G.1 Verified Reference Object (VRO)
The VRO serves as the bibliometric foundation for this paper. It contains 12 verified sources, primarily theoretical and methodological papers from peer-reviewed journals and arXiv preprints (1989-2025). All sources were programmatically verified against public databases using their DOI or arXiv identifiers, ensuring 100% traceability for the non-Archimedean mathematical methods and p-adic quantum mechanics literature cited in this manuscript. This process prevents citation hallucination and guarantees that the paper is grounded in established scholarship.
G.2 Structural Blueprint
The structural blueprint is the architectural plan that governs the manuscript’s logical flow. It outlines a 7-part Septenary protocol (Thesis, Context, Mechanism, Evidence, Counterpoint, Synthesis, Handoff) that is recursively applied across 49 subsections. The blueprint explicitly maps the resolution of 7 specific theoretical gaps (identified as GAP_01 through GAP_07) to corresponding sections, ensuring complete and rigorous logical coverage of the functional decoupling framework and its implications.
G.3 Evidence Ledger Summary
The evidence ledger functions as the “digital lab notebook” for this study, documenting the generation of all data and proofs. It contains 6 primary artifacts:
- ARTIFACT_001: LaTeX derivations of the tripartite Hamiltonian.
- ARTIFACT_002: Python simulation of the 1D p-adic random walk, yielding a mean displacement of 0.693.
- ARTIFACT_003: Python simulation demonstrating strict energy conservation (Total E = 10.0).

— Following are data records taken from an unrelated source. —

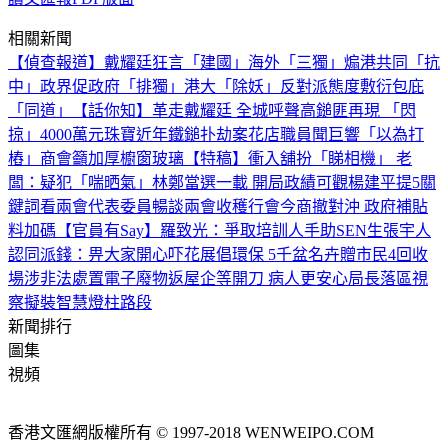
相關新聞
【偵查報道】戴耀廷狂言「建國」
海外「三獨」煽港共同「抗
中」
政界促政府「排獨」港大「除妖」
反對派態度敷衍包庇
「同道」
【話你知】革走戴耀廷 全城呼聲高
鎚匪再現 「閃
掠」4000萬元珠寶
近年鐵鎚扑劫案
花店職員聞巨響「以為打
樁」
商會籲加厚櫥窗玻璃
【特稿】衝入舖扮「睇相機」 老
闆：疑犯「喘晒氣」
林鄭當選一載 開局政績可觀
楊建平提5關
鍵詞看兩會
代表委員暢談兩會收穫
行會今商撤對沖 政府補貼
料加碼
【官員有Say】羅致光：爭取培訓人手助SEN生
張宇人
認同派錢：畀大家開心吓
花展倡環保 5千盆名卉贈市民
4回收
場涉非法處置電子廢物
返屋企等開刀 病人更安心
局長落區視
察擬裝智慧燈柱路段
新聞排行
圖集
視頻
香港文匯網版權所有 © 1997-2018 WENWEIPO.COM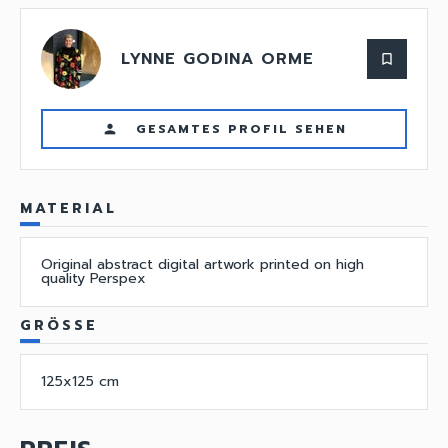
LYNNE GODINA ORME
bookmark_border
GESAMTES PROFIL SEHEN
person
MATERIAL
Original abstract digital artwork printed on high
quality Perspex
GRÖSSE
125x125 cm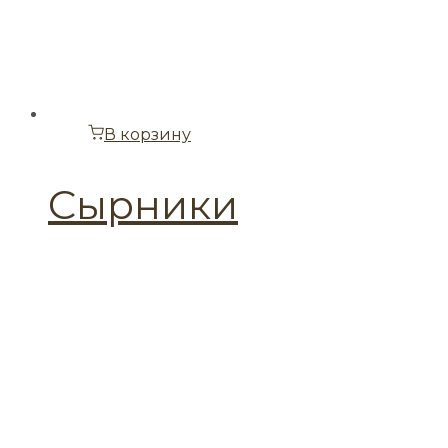
В корзину
Сырники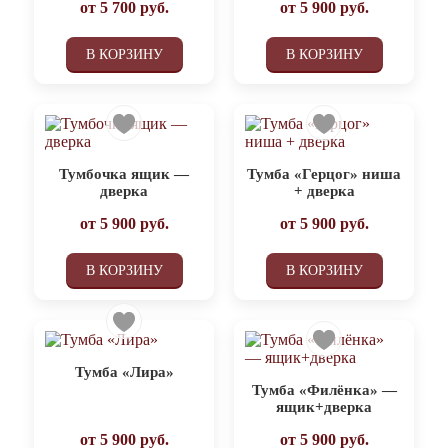
от
5 700
руб.
от
5 900
руб.
В КОРЗИНУ
В КОРЗИНУ
Тумбочка ящик —
Тумба «Герцог» ниша
дверка
+ дверка
от
5 900
руб.
от
5 900
руб.
В КОРЗИНУ
В КОРЗИНУ
Тумба «Лира»
Тумба «Филёнка» —
ящик+дверка
от
5 900
руб.
от
5 900
руб.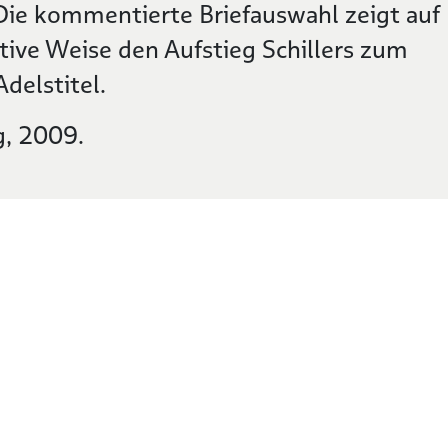
 Die kommentierte Briefauswahl zeigt auf
ive Weise den Aufstieg Schillers zum
delstitel.
g, 2009.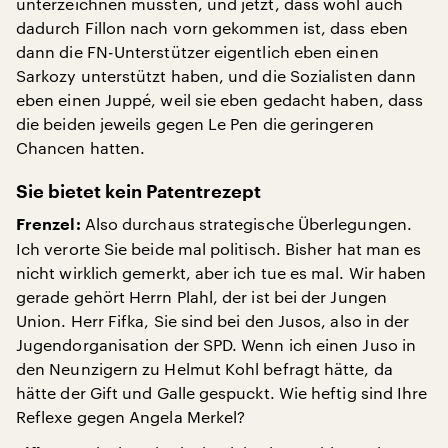
unterzeichnen mussten, und jetzt, dass wohl auch
dadurch Fillon nach vorn gekommen ist, dass eben
dann die FN-Unterstützer eigentlich eben einen
Sarkozy unterstützt haben, und die Sozialisten dann
eben einen Juppé, weil sie eben gedacht haben, dass
die beiden jeweils gegen Le Pen die geringeren
Chancen hatten.
Sie bietet kein Patentrezept
Also durchaus strategische Überlegungen.
Frenzel:
Ich verorte Sie beide mal politisch. Bisher hat man es
nicht wirklich gemerkt, aber ich tue es mal. Wir haben
gerade gehört Herrn Plahl, der ist bei der Jungen
Union. Herr Fifka, Sie sind bei den Jusos, also in der
Jugendorganisation der SPD. Wenn ich einen Juso in
den Neunzigern zu Helmut Kohl befragt hätte, da
hätte der Gift und Galle gespuckt. Wie heftig sind Ihre
Reflexe gegen Angela Merkel?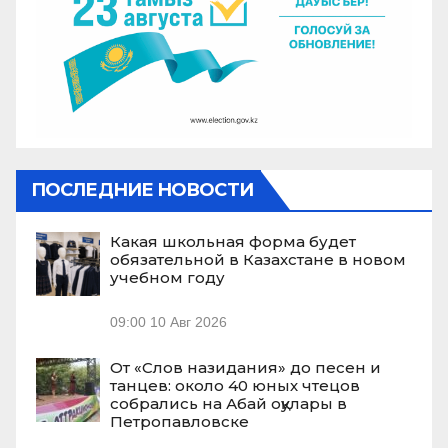
ПОСЛЕДНИЕ НОВОСТИ
Какая школьная форма будет
обязательной в Казахстане в новом
учебном году
09:00
10 Авг 2026
От «Слов назидания» до песен и
танцев: около 40 юных чтецов
собрались на Абай оқулары в
Петропавловске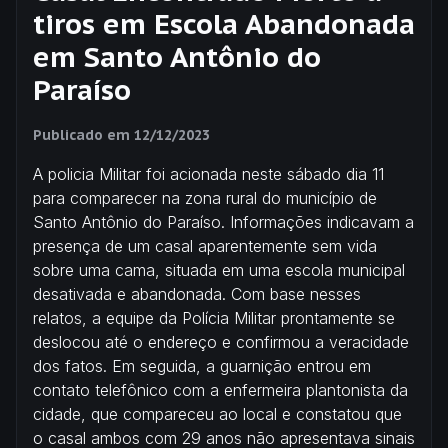
tiros em Escola Abandonada
em Santo Antônio do
Paraíso
Publicado em
12/12/2023
A policia Militar foi acionada neste sábado dia 11
para comparecer na zona rural do município de
Santo Antônio do Paraíso. Informações indicavam a
presença de um casal aparentemente sem vida
sobre uma cama, situada em uma escola municipal
desativada e abandonada. Com base nesses
relatos, a equipe da Polícia Militar prontamente se
deslocou até o endereço e confirmou a veracidade
dos fatos. Em seguida, a guarnição entrou em
contato telefônico com a enfermeira plantonista da
cidade, que compareceu ao local e constatou que
o casal ambos com 29 anos não apresentava sinais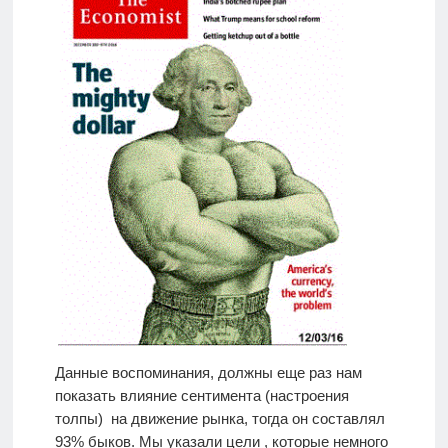
Данные воспоминания, должны еще раз нам
показать влияние сентимента (настроения
толпы) на движение рынка, тогда он составлял
93% быков. Мы указали цели , которые немного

- ARTIFACT_004: LaTeX proof of the interaction term’s stability and its role in energy conservation.
- ARTIFACT_005: A qualitative comparative matrix of standard (Minkowski) vs. p-adic (Ultrametric) causality.
- ARTIFACT_006: The formal LaTeX formulation of the subhyperbolic time evolution operator.

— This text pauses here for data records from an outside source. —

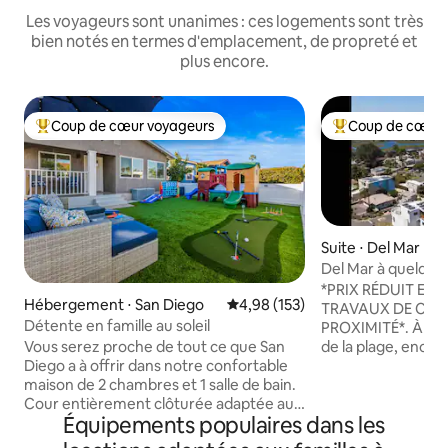
Les voyageurs sont unanimes : ces logements sont très
bien notés en termes d'emplacement, de propreté et
plus encore.
Coup de cœur voyageurs
Coup de cœur 
Coups de cœur voyageurs les plus appréciés
Coups de cœur vo
Suite ⋅ Del Mar
Del Mar à quelques
de Torrey Pines G
*PRIX RÉDUIT EN 
Hébergement ⋅ San Diego
Évaluation moyenne sur la base 
4,98 (153)
TRAVAUX DE CON
Détente en famille au soleil
PROXIMITÉ*. À seulement 1,2 km à pied
de la plage, encor
Vous serez proche de tout ce que San
restaurants. Les falaises de grès servent
Diego a à offrir dans notre confortable
de toile de fond à
maison de 2 chambres et 1 salle de bain.
et haut de gamme,
Cour entièrement clôturée adaptée aux
Équipements populaires dans les
des plus recherchés 
familles, avec aire de jeux, mini green de
de parking privée 
putting, jeux et espace salon. Lit bébé,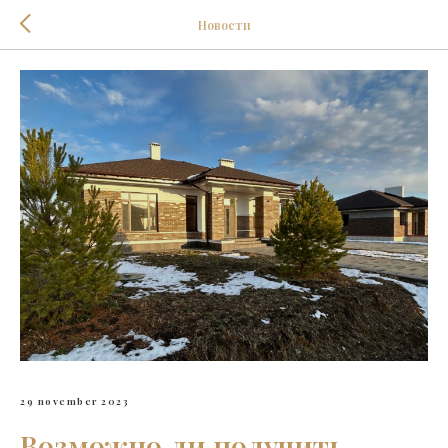
Новости
29 november 2023
Возможно ли получить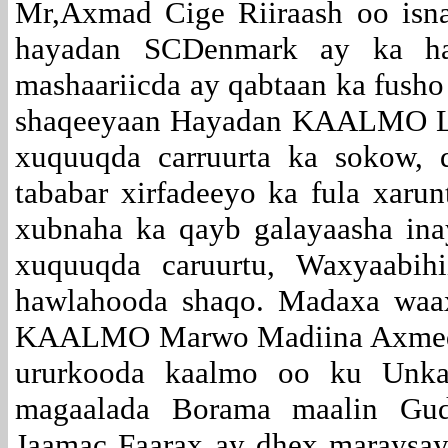
Mr,Axmad Cige Riiraash oo isna
hayadan SCDenmark ay ka ha
mashaariicda ay qabtaan ka fusho
shaqeeyaan Hayadan KAALMO LNG
xuquuqda carruurta ka sokow, 
tababar xirfadeeyo ka fula xarun
xubnaha ka qayb galayaasha ina
xuquuqda caruurtu, Waxyaabih
hawlahooda shaqo. Madaxa waa
KAALMO Marwo Madiina Axmed Ja
ururkooda kaalmo oo ku Unk
magaalada Borama maalin G
Jaamac Faarax ay dhex maraysay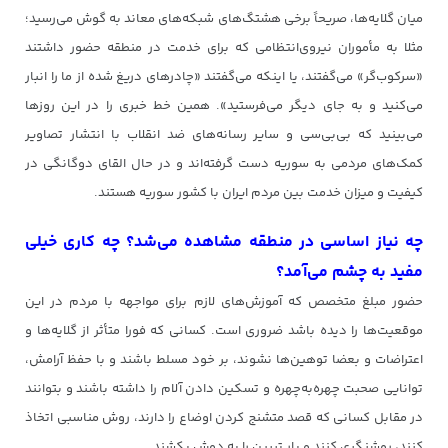
میان گلایه‌ها، صریحاً برخی هشتگ‌های شبکه‌های معاند به گوش می‌رسید؛
مثلا به مأموران نیروی‌انتظامی که برای خدمت در منطقه حضور داشتند
«سرکوب‌گر» می‌گفتند، یا اینکه می‌گفتند «چادرهای دریغ شده از ما را انبار
می‌کنید و به جای دیگر می‌فرستید». همین خط خبری را در این روزها
می‌بینید که بی‌بی‌سی و سایر رسانه‌های ضد انقلاب با انتشار تصاویر
کمک‌های مردمی به سوریه دست گرفته‌اند و در حال القای دوگانگی در
کیفیت و میزان خدمت بین مردم ایران با کشور سوریه هستند.
چه نیاز اساسی در منطقه مشاهده می‌شد؟ چه کاری خیلی
مفید به چشم می‌آمد؟
حضور مبلغ متخصص که آموزش‌های لازم برای مواجهه با مردم در این
موقعیت‌ها را دیده باشد ضروری است. کسانی که فورا متأثر از گلایه‌ها و
اعتراضات و بعضا توهین‌ها نشوند، بر خود مسلط باشند و با حفظ آرامش،
توانایی صحبت چهره‌به‌چهره و تسکین دادن آلام را داشته باشند و بتوانند
در مقابل کسانی که قصد متشنج کردن اوضاع را دارند، روش مناسبی اتخاذ
کنند، روشنگری کنند و بار تبیین را به دوش بکشند.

G.4 Peer Review Report Summary
The manuscript draft underwent a simulated adversarial peer review by a panel of three agents (Methodologist, Theorist, Skeptic), which issued a “MAJOR REVISION” verdict. This process was crucial for strengthening the paper’s claims. Key actionable critiques included the need to formalize the connection between the theoretical pseudo-differential operators and the computational simulation dynamics (Action C1), and the need to formally define the p-adic causality metric instead of leaving it as a qualitative comparison (Action C2).
G.5 Revision Documentation Summary
All critical and high-priority actions from the peer review were implemented in the final revision stage. The Python simulation in Appendix D was refactored to include a discrete approximation of the Vladimirov operator, directly addressing Action C1. Section 6.3 was rewritten to formally define the “Ultrametric Light Cone” using the p-adic norm inequality, resolving Action C2. Additionally, the entire manuscript underwent a complete prose variation pass to enhance narrative flow and ensure natural, human-readable grammar while preserving the strict Septenary logical structure.